23 de junho, 13h Concentração: Shopping Valle Amargosa, região Centro-sul, a 269 Km de Salvador  @gruporevitalizar

  Zabumbada Irecê Nesse 2022, a Zabumbada Irecê vem com gosto de gás, na celebração dos 10 anos de existência. A festa de forró, que percorre as ruas do município, nasceu por iniciativa do funcionário público Leonardo Vasconcelos de Araújo, 45, e contou com a adesão fácil dos amigos. “O objetivo é disseminar a cultura nordestina e, mais especificamente, o forró tradicional, para que não percamos a nossa identidade, sobretudo a identidade do sertão”, ressalta ele. Os participantes têm que comprar as camisas temáticas para poder ter acesso ao bloco e ao local do evento, mas qualquer pessoa pode acompanhar a Zabumbada pelas ruas da cidade. Nos dois anos da pandemia, claro, não teve festa. No dia 26 de junho, o grupo pretende colocar o forró em dia, com uma grande quantidade de artistas do gênero: Felipe Rodrigues, Eduardo Dourado, Claudinho do Acordeon, Forró do Molho, Chico Leite, Kina Rodrigues, Gabriel Agni, Edmo Dourado, Diego Miranda, Léia Abreu, entre outros “Nosso entusiasmo é grande, bem como a ansiedade de rever os amigos. Vamos botar essa festa pra bombar!”, garante Leonardo.

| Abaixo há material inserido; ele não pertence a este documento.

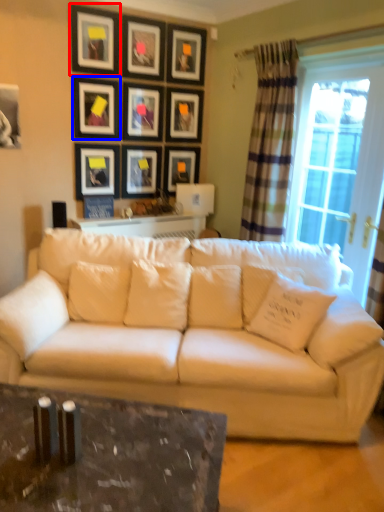 Question: Which object appears farthest to the camera in this image, picture frame (highlighted by a red box) or picture frame (highlighted by a blue box)?

Choices:
 (A) picture frame
 (B) picture frame

Answer: (B) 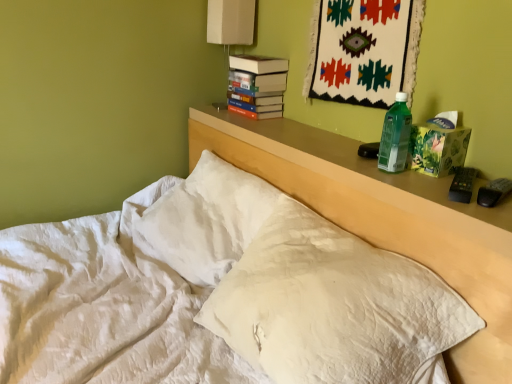 In order to face white quilted bed at center, should I rotate leftwards or rightwards?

O tema deste ano é ‘Forró - Patrimônio Imaterial do Brasil’. 

26 de junho, 13h Concentração: Clube da AABB Irecê, região Centro-norte, a 483 km de Salvador @zabumbada.irece

Forró do Jegue A Ribeira é um dos bairros de Salvador que mais tem características do interior. É de lá o Forró do Jegue. A festa é a continuação de uma manifestação carnavalesca que ocorria na Península de Itapagipe, chamada ‘O Jegue de Cueca e a Jega de Calçola’. Na ocasião, a jega saía da Massaranduba e o jegue, do Uruguai, ambos em direção ao Largo do Papagaio. Acompanhados de trios de chão e banda de sopro, eles percorriam as ruas, enquanto os moradores iam oferecendo comidas e bebidas. Com o passar do tempo, os integrantes passaram a desfilar também no São João. Esse é o embrião do Forró do Jegue, que teve início na Praça Conselheiro Nabuco (do Colégio da Polícia Militar), na Ribeira. O evento cresceu tanto que ganhou a Avenida Beira-Mar, onde está há 30 anos. “É uma festa feita pela comunidade para a comunidade”, garante Moyses Cafezeiro, 65, um dos organizadores. As pessoas ainda vão de casa em casa e chega caravana de diversos bairros. As quadrilhas juninas são realizadas de forma espontânea, em frente ao Coreto. A organização distribui três mil chapéus de palha e lenços para quem está na festa. Tem trio de forró e banda de sopro tocando música junina. Mas, se ligue: só toca forró pé-de-serra mesmo. “É para manter a tradição, porque as crianças precisam saber o que é o São João de verdade”, ressalta Cafezeiro. Também tem fogueira queimando, licor, milho cozido, bolo de aipim e carimã, além de feijoada e sarapatel. Os festejos acontecem dias 23, 24 e 25 de junho. “Se tiver um recursozinho sobrando, a gente estende até o São Pedro”, brinca Cafezeiro. 

 23 de junho, 19h; 24 de junho, 14h; 25 de junho, 18h Concentração: Em frente ao Coreto (próximo à Praia do Bogari), na Avenida Beira-Mar, Ribeira, Salvador

*Por motivo do recente aumento de casos de covid-19, o CORREIO volta a chamar a atenção para a necessidade da vacinação completa (de acordo com cada faixa etária) contra o novo coronavírus. Além disso, sugere o uso de máscaras apropriadas, a higienização das mãos e o cuidado com aglomerações.